Source material:
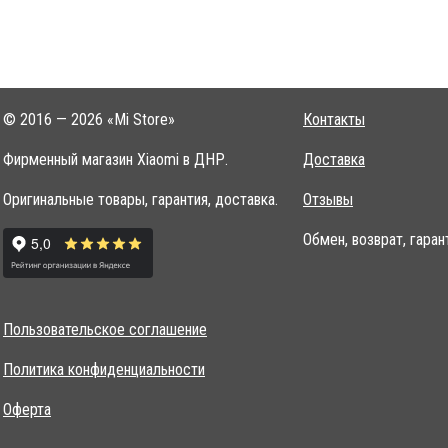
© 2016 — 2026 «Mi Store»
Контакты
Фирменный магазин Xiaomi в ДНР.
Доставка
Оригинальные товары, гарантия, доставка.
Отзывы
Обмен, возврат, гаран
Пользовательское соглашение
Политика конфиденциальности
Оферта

* * *

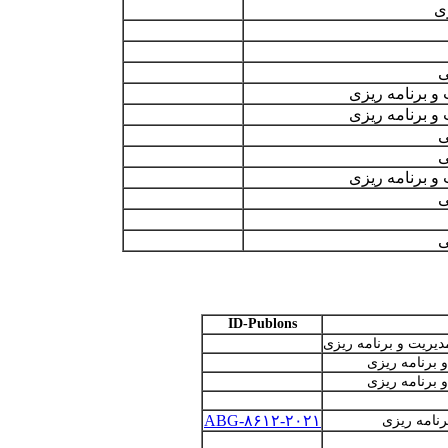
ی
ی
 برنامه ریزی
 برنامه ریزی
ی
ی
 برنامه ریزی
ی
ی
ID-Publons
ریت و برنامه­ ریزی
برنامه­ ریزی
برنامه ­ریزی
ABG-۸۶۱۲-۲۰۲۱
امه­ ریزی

Instructions for the task: Go through the data and return each line where the word "ریزی" appears.

Solution:
 برنامه ریزی
 برنامه ریزی
 برنامه ریزی
ریت و برنامه­ ریزی
برنامه­ ریزی
برنامه ­ریزی
امه­ ریزی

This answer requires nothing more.